Roland Barthes et la nouvelle critique

Les Amis de Flaubert – Année 1970 – Bulletin n° 36 – Page 44

 

Roland Barthes et la nouvelle critique

Roland Barthes, l’un des maîtres de la nouvelle Critique, interrogé par André Bourin (Nouvelles Littéraires, 5 mars 1970), a donné sa pensée sur Flaubert, en réponse à une question posée par le journaliste :

— Ce sont bien des raisons économiques et politiques qui vous ont influencé pour fixer cette date de rupture ?

— Oui. La situation du milieu du XIXe siècle tenait à la fois du sartrisme et du marxisme, dans la mesure où c’est l’époque où, économiquement, la démocratie bourgeoise se constitue véritablement en classe dominante. De son propre point de vue, ses conquêtes ne sont plus à faire : elles ont été couronnées, au fond, par la révolution industrielle 1848-1850. C’est là une considération strictement marxiste.
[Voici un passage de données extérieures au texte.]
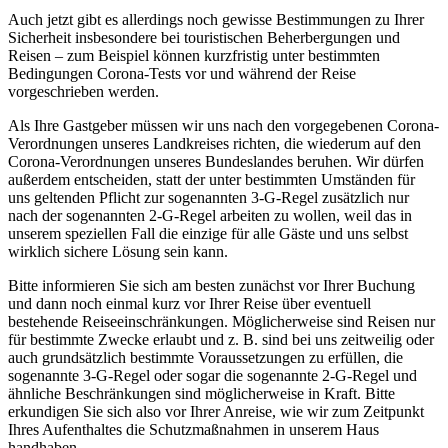
Auch jetzt gibt es allerdings noch gewisse Bestimmungen zu Ihrer
Sicherheit insbesondere bei touristischen Beherbergungen und
Reisen – zum Beispiel können kurzfristig unter bestimmten
Bedingungen Corona-Tests vor und während der Reise
vorgeschrieben werden.
Als Ihre Gastgeber müssen wir uns nach den vorgegebenen Corona-
Verordnungen unseres Landkreises richten, die wiederum auf den
Corona-Verordnungen unseres Bundeslandes beruhen. Wir dürfen
außerdem entscheiden, statt der unter bestimmten Umständen für
uns geltenden Pflicht zur sogenannten 3-G-Regel zusätzlich nur
nach der sogenannten 2-G-Regel arbeiten zu wollen, weil das in
unserem speziellen Fall die einzige für alle Gäste und uns selbst
wirklich sichere Lösung sein kann.
Bitte informieren Sie sich am besten zunächst vor Ihrer Buchung
und dann noch einmal kurz vor Ihrer Reise über eventuell
bestehende Reiseeinschränkungen. Möglicherweise sind Reisen nur
für bestimmte Zwecke erlaubt und z. B. sind bei uns zeitweilig oder
auch grundsätzlich bestimmte Voraussetzungen zu erfüllen, die
sogenannte 3-G-Regel oder sogar die sogenannte 2-G-Regel und
ähnliche Beschränkungen sind möglicherweise in Kraft. Bitte
erkundigen Sie sich also vor Ihrer Anreise, wie wir zum Zeitpunkt
Ihres Aufenthaltes die Schutzmaßnahmen in unserem Haus
handhaben.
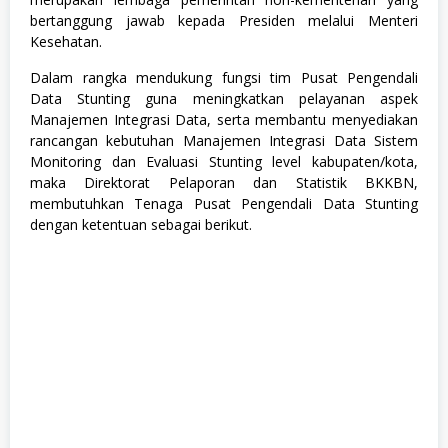
(
bertanggung jawab kepada Presiden melalui Menteri
M
Kesehatan.
I
P
A
Dalam rangka mendukung fungsi tim Pusat Pengendali
)
Data Stunting guna meningkatkan pelayanan aspek
,
Manajemen Integrasi Data, serta membantu menyediakan
P
rancangan kebutuhan Manajemen Integrasi Data Sistem
e
m
Monitoring dan Evaluasi Stunting level kabupaten/kota,
e
maka Direktorat Pelaporan dan Statistik BKKBN,
r
membutuhkan Tenaga Pusat Pengendali Data Stunting
i
n
dengan ketentuan sebagai berikut.
t
a
h
a
n
,
S
1
,
S
2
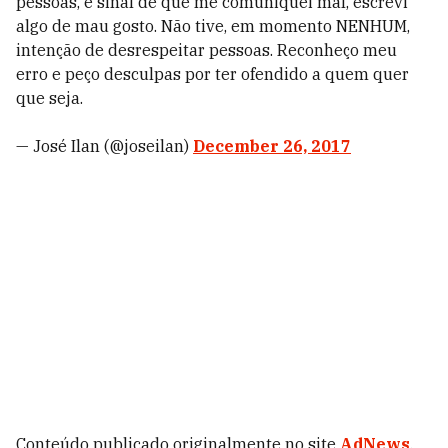
pessoas, é sinal de que me comuniquei mal, escrevi
algo de mau gosto. Não tive, em momento NENHUM,
intenção de desrespeitar pessoas. Reconheço meu
erro e peço desculpas por ter ofendido a quem quer
que seja.
— José Ilan (@joseilan)
December 26, 2017
Conteúdo publicado originalmente no site
AdNews
.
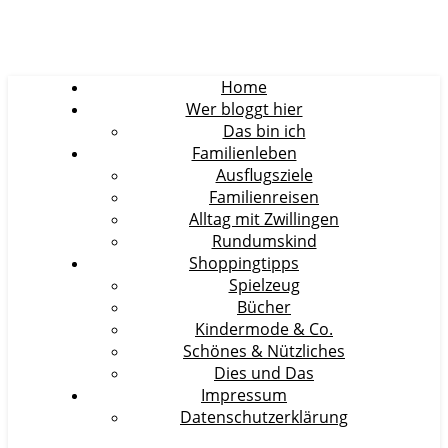
Home
Wer bloggt hier
Das bin ich
Familienleben
Ausflugsziele
Familienreisen
Alltag mit Zwillingen
Rundumskind
Shoppingtipps
Spielzeug
Bücher
Kindermode & Co.
Schönes & Nützliches
Dies und Das
Impressum
Datenschutzerklärung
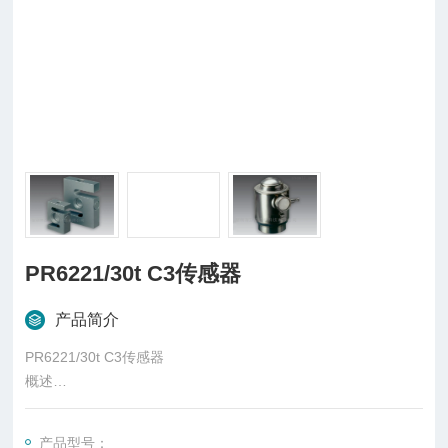
PR6221/30t C3传感器
产品简介
PR6221/30t C3传感器
概述
柱式传感器也可称为柱式测力传感器，是称重传感器的一种，是
一种将质量信号转变为可测量的电信号输出的装置，主要有S
产品型号：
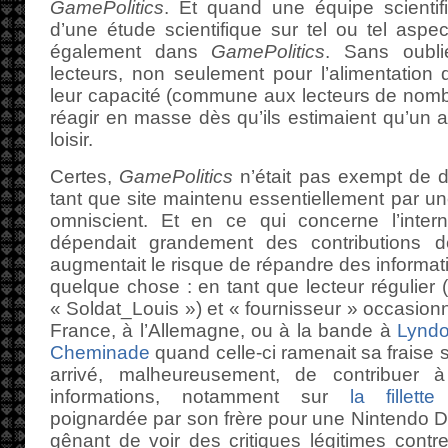
GamePolitics
. Et quand une équipe scientifi
d’une étude scientifique sur tel ou tel aspec
également dans
GamePolitics
. Sans oubli
lecteurs, non seulement pour l’alimentation 
leur capacité (commune aux lecteurs de nombr
réagir en masse dès qu’ils estimaient qu’un art
loisir.
Certes,
GamePolitics
n’était pas exempt de d
tant que site maintenu essentiellement par une
omniscient. Et en ce qui concerne l’internat
dépendait grandement des contributions d
augmentait le risque de répandre des informat
quelque chose : en tant que lecteur régulie
« Soldat_Louis ») et « fournisseur » occasionn
France, à l’Allemagne, ou à la bande à
Lynd
Cheminade
quand celle-ci ramenait sa fraise su
arrivé, malheureusement, de contribuer 
informations, notamment sur
la fillett
poignardée par son frère pour une Nintendo DS.
gênant de voir des critiques légitimes contre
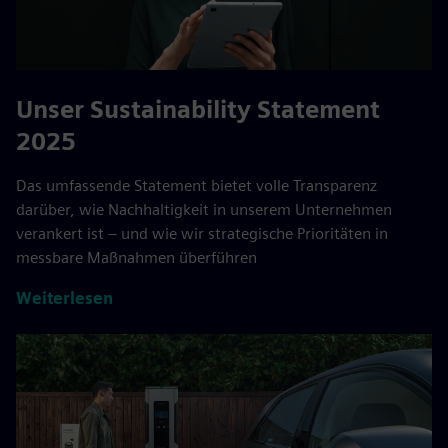
Unser Sustainability Statement
2025
Das umfassende Statement bietet volle Transparenz
darüber, wie Nachhaltigkeit in unserem Unternehmen
verankert ist – und wie wir strategische Prioritäten in
messbare Maßnahmen überführen
Weiterlesen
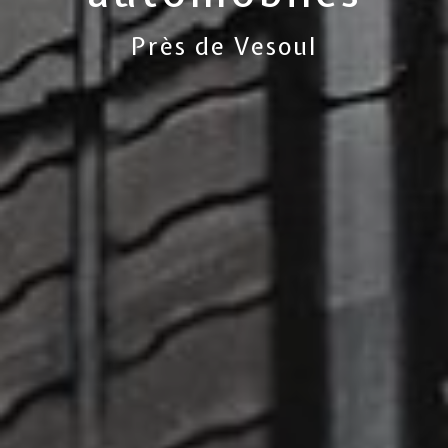
Près de Vesoul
Mais j’y ai mêlé une approche de type sartrien, portant sur la notion de bonne ou de mauvaise conscience, de bonne ou de mauvaise foi d’une classe sociale. Et j’ai cru pouvoir dire qu’à ce moment-là, la littérature bourgeoise, ou la littérature en tant que produit spécifique de la bourgeoisie, ne pouvait plus épouser spontanément et naïvement les alibis ou le système de valeurs morales de sa classe sociale, que commençait alors un déchirement de conscience entre l’écrivain et sa classe, et que ce déchirement se répercutait, paradoxalement, beaucoup plus directement dans les problèmes de forme que dans les contenus.

Voyez, par exemple, Flaubert. Il peut, quant au contenu, être considéré comme un écrivain typiquement bourgeois, sans problème, sans angoisse politique (cela Sartre l’a bien montré), mais au niveau de la forme (et en cela il apparaît comme un initiateur de la modernité) Flaubert a vécu un drame de l’écriture, un drame de ce qu’on appelait et ce qu’on appelle encore maintenant le style. Mais cela va beaucoup plus loin que le style. Vous connaissez toutes les phrases absolument poignantes de Flaubert sur le travail de la forme. Elles montrent qu’effectivement, il vivait avec déchirement la séparation, la sécession, le sevrage, si je puis dire, de l’écriture littéraire, loin, précisément, de la bonne conscience.